These issues can be resolved by adding a unique identifier like timestamp to log file names when we are moving them into the spooling directory.
Some of the properties for Spooling Directory Source:
Property | Default Values | Description |
channels | – | Specify the channels through which an event travels. |
type | – | The component type name must be spooldir |
spoolDir | – | The directory from which to read files from. |
deletePolicy | never | It specifies when to delete completed files: never or immediate |
fileHeader | false | It specifies whether to add a header storing the absolute path filename. |
includePattern | ^.*$ | It specifies which file to include using Regular expression. It can be used together with ignorePattern. The file is ignored, if it matches ignorePattern and includePattern regex, |
ignorePattern | ^$ | It specifies which files to ignore (skip) through Regular expression . It can be used together with includePattern. If a file matches both ignorePattern and includePattern regex, the file is ignored. |
trackerDir | .flumespool | It specifies the directory to store metadata related to the processing of files. If this path is not absolute, then it is interpreted as relative to the spoolDir. |
Example for an agent named agent1, source src, channel ch1:
agent1.channels = ch1 agent1.sources = src agent1.sources.src.type = spooldir agent1.sources.src.channels = ch1 agent1.sources.src.spoolDir = /var/log/apache/flumeSpool agent1.sources.src.fileHeader = true
6. Kafka source
The Apache Flume source is an Apache Kafka consumer who reads messages from Kafka topics.
If we are having multiple Kafka sources, then we can configure them with the same Consumer Group. This will ensure that each will read a unique partition set for the topics.
It supports Kafka server release 0.10.1.0 or higher releases.
Testing was done up to 2.0.1 because at the time of release it was the highest released version.
Some properties for Kafka source are:
Property Name | Default values | Description |
channels | – | Specify the channels through which an event travels. |
type | – | The component type name must be org.apache.flume.source.kafka.KafkaSource |
kafka.bootstrap.servers | – | It specifies the list of brokers in the Kafka cluster which is used by the source |
kafka.consumer.group.id | flume | It specifies the Unique identified of the consumer group. Setting up the same id in multiple sources or agents indicates that they are part of the same consumer group. |
kafka.topics | – | It specifies the list of topics separated by comma from which the Kafka consumer will read messages. |
kafka.topics.regex | – | It specifies the Regex which defines the set of topics the source is subscribed on. It has a higher priority than kafka.topics and overrides kafka.topics if it exists. |
batchSize | 1000 | It specifies the maximum number of messages that can be written to Channel in one batch |
Example of topic subscription through the comma-separated topic list, agent agent1, source src, and channel ch1:
agent1.sources.src.type = org.apache.flume.source.kafka.KafkaSource agent1.sources.src.channels = ch1 agent1.sources.src.batchSize = 5000 agent1.sources.src.batchDurationMillis = 2000 agent1.sources.src.kafka.bootstrap.servers = localhost:9092 agent1.sources.src.kafka.topics = test1, test2 agent1.sources.src.kafka.consumer.group.id = custom.g.id
Example of topic subscription by regex
agent1.sources.src.type = org.apache.flume.source.kafka.KafkaSource agent1.sources.src.channels = ch1 agent1.sources.src.kafka.bootstrap.servers = localhost:9092 agent1.sources.src.kafka.topics.regex = ^topic[0-9]$ # the default kafka.consumer.group.id=flume is used
7. NetCat TCP source
This Apache Flume source listens on a given port. It turns each line of text into a flume event. It acts like nc -k -l [host] [port].

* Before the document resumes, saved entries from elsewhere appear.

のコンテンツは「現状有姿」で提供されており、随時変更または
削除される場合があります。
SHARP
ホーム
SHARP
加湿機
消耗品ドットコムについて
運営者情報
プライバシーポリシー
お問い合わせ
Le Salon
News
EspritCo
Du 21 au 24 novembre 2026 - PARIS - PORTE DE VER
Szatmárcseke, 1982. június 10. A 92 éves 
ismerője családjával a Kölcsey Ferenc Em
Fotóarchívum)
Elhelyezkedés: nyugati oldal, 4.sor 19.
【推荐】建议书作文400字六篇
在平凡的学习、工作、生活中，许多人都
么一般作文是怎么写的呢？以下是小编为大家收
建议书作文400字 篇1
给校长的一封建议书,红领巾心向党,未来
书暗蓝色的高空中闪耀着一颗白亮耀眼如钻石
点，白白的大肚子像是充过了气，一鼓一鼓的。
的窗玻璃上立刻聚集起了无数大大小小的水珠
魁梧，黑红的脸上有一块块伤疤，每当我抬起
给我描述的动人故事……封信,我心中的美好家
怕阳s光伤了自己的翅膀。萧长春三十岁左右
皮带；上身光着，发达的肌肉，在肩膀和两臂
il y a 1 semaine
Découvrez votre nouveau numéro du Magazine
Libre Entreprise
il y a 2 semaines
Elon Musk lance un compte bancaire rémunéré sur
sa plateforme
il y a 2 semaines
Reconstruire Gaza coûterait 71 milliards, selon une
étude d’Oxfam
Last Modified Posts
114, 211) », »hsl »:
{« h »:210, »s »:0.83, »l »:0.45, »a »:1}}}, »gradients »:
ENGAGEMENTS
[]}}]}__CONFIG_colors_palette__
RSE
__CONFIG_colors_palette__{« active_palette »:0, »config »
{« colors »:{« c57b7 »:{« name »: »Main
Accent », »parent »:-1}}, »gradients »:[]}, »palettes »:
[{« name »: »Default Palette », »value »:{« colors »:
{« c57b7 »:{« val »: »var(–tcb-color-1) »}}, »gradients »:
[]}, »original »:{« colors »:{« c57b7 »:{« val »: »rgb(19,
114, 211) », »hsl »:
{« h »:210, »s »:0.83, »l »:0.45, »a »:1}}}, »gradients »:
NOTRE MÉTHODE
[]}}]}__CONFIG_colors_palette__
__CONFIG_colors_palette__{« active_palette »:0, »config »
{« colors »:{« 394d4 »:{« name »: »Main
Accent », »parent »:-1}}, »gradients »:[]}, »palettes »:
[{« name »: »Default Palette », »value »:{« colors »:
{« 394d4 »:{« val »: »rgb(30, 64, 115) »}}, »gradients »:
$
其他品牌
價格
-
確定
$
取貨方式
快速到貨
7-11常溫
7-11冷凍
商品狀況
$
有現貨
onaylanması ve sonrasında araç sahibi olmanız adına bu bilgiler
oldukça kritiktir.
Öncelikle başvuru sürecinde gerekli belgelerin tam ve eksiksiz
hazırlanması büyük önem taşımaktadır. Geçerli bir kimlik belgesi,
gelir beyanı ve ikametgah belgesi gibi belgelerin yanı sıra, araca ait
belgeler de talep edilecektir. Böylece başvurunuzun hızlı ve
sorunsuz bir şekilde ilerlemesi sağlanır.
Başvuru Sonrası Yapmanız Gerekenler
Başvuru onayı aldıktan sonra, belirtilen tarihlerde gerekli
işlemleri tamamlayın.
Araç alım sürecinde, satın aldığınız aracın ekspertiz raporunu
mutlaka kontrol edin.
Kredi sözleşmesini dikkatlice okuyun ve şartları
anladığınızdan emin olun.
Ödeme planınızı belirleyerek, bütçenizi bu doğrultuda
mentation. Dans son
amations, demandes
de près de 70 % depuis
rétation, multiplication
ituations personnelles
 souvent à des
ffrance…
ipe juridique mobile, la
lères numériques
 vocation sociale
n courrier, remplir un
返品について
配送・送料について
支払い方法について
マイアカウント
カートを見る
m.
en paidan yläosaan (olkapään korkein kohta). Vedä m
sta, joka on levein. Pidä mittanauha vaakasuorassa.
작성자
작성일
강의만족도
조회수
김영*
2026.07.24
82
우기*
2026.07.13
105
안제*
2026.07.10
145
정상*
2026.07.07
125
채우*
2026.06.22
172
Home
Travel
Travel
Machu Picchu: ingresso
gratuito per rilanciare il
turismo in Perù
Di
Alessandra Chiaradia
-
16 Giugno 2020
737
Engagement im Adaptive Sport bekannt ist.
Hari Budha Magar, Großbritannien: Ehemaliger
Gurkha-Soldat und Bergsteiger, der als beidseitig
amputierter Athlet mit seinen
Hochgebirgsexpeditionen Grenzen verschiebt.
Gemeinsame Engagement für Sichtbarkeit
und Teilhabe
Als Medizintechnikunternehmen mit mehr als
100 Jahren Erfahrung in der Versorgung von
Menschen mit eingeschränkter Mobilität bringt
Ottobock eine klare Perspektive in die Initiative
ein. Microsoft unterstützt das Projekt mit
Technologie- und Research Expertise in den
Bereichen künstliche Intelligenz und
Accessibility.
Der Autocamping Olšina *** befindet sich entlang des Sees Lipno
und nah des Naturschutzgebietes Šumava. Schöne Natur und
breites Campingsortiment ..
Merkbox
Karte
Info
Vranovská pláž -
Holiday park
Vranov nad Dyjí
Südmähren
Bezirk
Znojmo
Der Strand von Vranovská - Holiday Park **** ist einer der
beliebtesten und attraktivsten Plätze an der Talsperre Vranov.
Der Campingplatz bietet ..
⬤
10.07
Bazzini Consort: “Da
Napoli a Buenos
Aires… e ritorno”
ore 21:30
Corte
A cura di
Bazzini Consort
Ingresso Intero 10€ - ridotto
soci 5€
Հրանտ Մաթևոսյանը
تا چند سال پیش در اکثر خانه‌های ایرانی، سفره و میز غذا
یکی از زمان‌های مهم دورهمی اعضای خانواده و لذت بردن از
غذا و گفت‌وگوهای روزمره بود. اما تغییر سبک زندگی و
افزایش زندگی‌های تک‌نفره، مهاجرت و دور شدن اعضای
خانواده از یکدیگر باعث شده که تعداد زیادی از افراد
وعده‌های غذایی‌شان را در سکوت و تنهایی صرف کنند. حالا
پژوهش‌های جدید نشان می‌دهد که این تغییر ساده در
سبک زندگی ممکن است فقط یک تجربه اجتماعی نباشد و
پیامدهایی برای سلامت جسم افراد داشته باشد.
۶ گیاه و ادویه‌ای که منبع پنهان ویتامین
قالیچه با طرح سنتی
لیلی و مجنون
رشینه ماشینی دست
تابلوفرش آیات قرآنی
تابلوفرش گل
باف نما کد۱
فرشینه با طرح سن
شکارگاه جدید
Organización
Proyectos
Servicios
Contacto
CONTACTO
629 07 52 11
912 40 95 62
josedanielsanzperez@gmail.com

In simple words, it opens a specified port and listens for data. The data supplied is newline-separated. It turns each line of text into a Flume event and sends it through the connected channel.
Some properties for NetCat TCP source:
Property Name | Default values | Description |
channels | – | Specify the channels through which an event travels. |
type | – | The component type name must be netcat |
bind | – | It specifies the hostname or IP address to bind to. |
port | – | It specifies the Port # to bind to |
max-line-length | 512 | It specifies the max line length per event body (in bytes). |
ack-every-event | true | Respond with an “OK” for every event received. |
Example for agent named agent1, sources src, channel ch1:
agent1.sources = src agent1.channels = ch1 agent1.sources.src.type = netcat agent1.sources.src.bind = 0.0.0.0 agent1.sources.src.port = 6666 agent1.sources.src.channels = ch1
8. NetCat UDP Source
NetCat UDO Source is similar to the NetCat TCP source. It listens to a given port and turns each line of text into the flume event and sends it through the connected channel. It acts like nc -u -k -l [host] [port].
Some properties for NetCat UDP source:
Property Name | Default values | Description |
channels | – | Specify the channels through which an event travels. |
type | – | The component type name must be netcatudp |
bind | – | It specifies the hostname or IP address to bind to. |
port | – | It specifies the Port # to bind to |
Example for agent named agent1, sources src, channel ch1:
agent1.sources = src agent1.channels = ch1 agent1.sources.src.type = netcatudp agent1.sources.src.bind = 0.0.0.0 agent1.sources.src.port = 6666 agent1.sources.src.channels = ch1
9. Sequence Generator Source
A simple sequence generator source continuously generates events with a counter. The counter starts from 0, increments by 1, and stops at totalEvents.
The source retries when it cannot send events to the channel. This source is useful mainly for testing.
It keeps the body of the retried message the same as before during retries so that the number of unique events is equal to the specified totalEvents.
Some properties for Sequence Generator source:
Property Name | Default values | Description |
channels | – | Specify the channels through which an event travels. |
type | – | The component type name must be seq |
batchSize | 1 | It specifies the number of events to attempt to process per request loop. |
totalEvents | Long.MAX_VALUE | A number of unique events sent by the source. |
Example for agent named agent1, sources src, channel ch1:
agent1.sources = src agent1.channels = ch1 agent1.sources.src.type = seq agent1.sources.src.channels = ch1
10. Syslog Source
Syslog source reads syslog data and generates Flume events.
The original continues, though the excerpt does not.